Set down, exactly as they stand, the lines from the one containing "Detect and mask" through the last line of the records below, leaving every picture out.

(MATERIAL SHOWN)

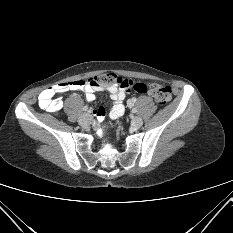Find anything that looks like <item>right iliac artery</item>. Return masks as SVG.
I'll return each mask as SVG.
<instances>
[{"instance_id":"right-iliac-artery-1","label":"right iliac artery","mask_w":233,"mask_h":233,"mask_svg":"<svg viewBox=\"0 0 233 233\" xmlns=\"http://www.w3.org/2000/svg\"><path fill=\"white\" fill-rule=\"evenodd\" d=\"M83 110H84V111H88L89 113L91 112L90 110H88V107H87V106L83 107Z\"/></svg>"}]
</instances>
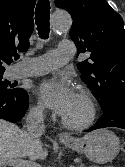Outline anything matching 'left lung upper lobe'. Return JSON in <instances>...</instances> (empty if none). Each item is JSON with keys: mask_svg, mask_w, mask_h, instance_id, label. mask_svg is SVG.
I'll list each match as a JSON object with an SVG mask.
<instances>
[{"mask_svg": "<svg viewBox=\"0 0 125 167\" xmlns=\"http://www.w3.org/2000/svg\"><path fill=\"white\" fill-rule=\"evenodd\" d=\"M73 19L70 37L77 54L90 57L77 64L83 81L103 109L125 100V30L122 17L105 0H55Z\"/></svg>", "mask_w": 125, "mask_h": 167, "instance_id": "left-lung-upper-lobe-1", "label": "left lung upper lobe"}]
</instances>
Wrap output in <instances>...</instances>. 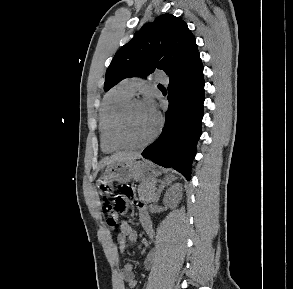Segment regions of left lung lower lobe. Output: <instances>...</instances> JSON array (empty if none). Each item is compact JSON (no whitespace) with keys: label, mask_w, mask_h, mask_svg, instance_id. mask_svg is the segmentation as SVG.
I'll list each match as a JSON object with an SVG mask.
<instances>
[{"label":"left lung lower lobe","mask_w":293,"mask_h":289,"mask_svg":"<svg viewBox=\"0 0 293 289\" xmlns=\"http://www.w3.org/2000/svg\"><path fill=\"white\" fill-rule=\"evenodd\" d=\"M169 80V107L164 128L157 141L144 149L142 156L174 168L189 180L203 118L204 76L199 54Z\"/></svg>","instance_id":"left-lung-lower-lobe-1"}]
</instances>
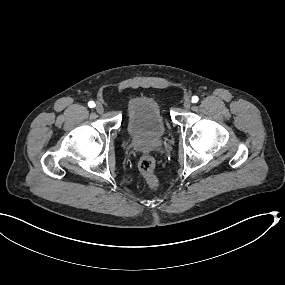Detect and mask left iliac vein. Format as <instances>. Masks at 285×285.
<instances>
[{"label":"left iliac vein","mask_w":285,"mask_h":285,"mask_svg":"<svg viewBox=\"0 0 285 285\" xmlns=\"http://www.w3.org/2000/svg\"><path fill=\"white\" fill-rule=\"evenodd\" d=\"M183 106L185 109H189L191 107V100L189 98H186L183 102Z\"/></svg>","instance_id":"4c4485c4"}]
</instances>
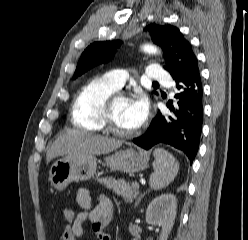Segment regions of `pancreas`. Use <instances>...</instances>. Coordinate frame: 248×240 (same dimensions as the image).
<instances>
[{
	"mask_svg": "<svg viewBox=\"0 0 248 240\" xmlns=\"http://www.w3.org/2000/svg\"><path fill=\"white\" fill-rule=\"evenodd\" d=\"M98 182L103 184L106 188L112 189L117 195L122 196L127 202H132L133 199L138 195V189L129 185L128 183L115 180L112 177L100 178Z\"/></svg>",
	"mask_w": 248,
	"mask_h": 240,
	"instance_id": "obj_1",
	"label": "pancreas"
}]
</instances>
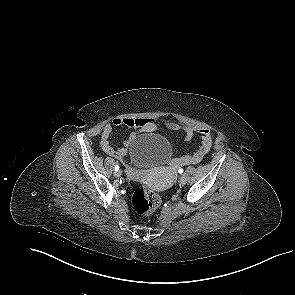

(End MATERIAL SHOWN)

## OUTPUT BELOW
Detect and mask left iliac vein. Format as <instances>. Masks at 285×285.
<instances>
[{"label":"left iliac vein","mask_w":285,"mask_h":285,"mask_svg":"<svg viewBox=\"0 0 285 285\" xmlns=\"http://www.w3.org/2000/svg\"><path fill=\"white\" fill-rule=\"evenodd\" d=\"M183 106L185 109H189L191 107V100L189 98H186L183 102Z\"/></svg>","instance_id":"4c4485c4"}]
</instances>
Segment regions of `pancreas`. Use <instances>...</instances>. Coordinate frame: 248×240 (same dimensions as the image).
<instances>
[{
	"mask_svg": "<svg viewBox=\"0 0 248 240\" xmlns=\"http://www.w3.org/2000/svg\"><path fill=\"white\" fill-rule=\"evenodd\" d=\"M98 182L103 184L106 188L112 189L117 195L122 196L127 202H132L133 199L138 195V189L129 185L128 183L115 180L112 177L100 178Z\"/></svg>",
	"mask_w": 248,
	"mask_h": 240,
	"instance_id": "obj_1",
	"label": "pancreas"
}]
</instances>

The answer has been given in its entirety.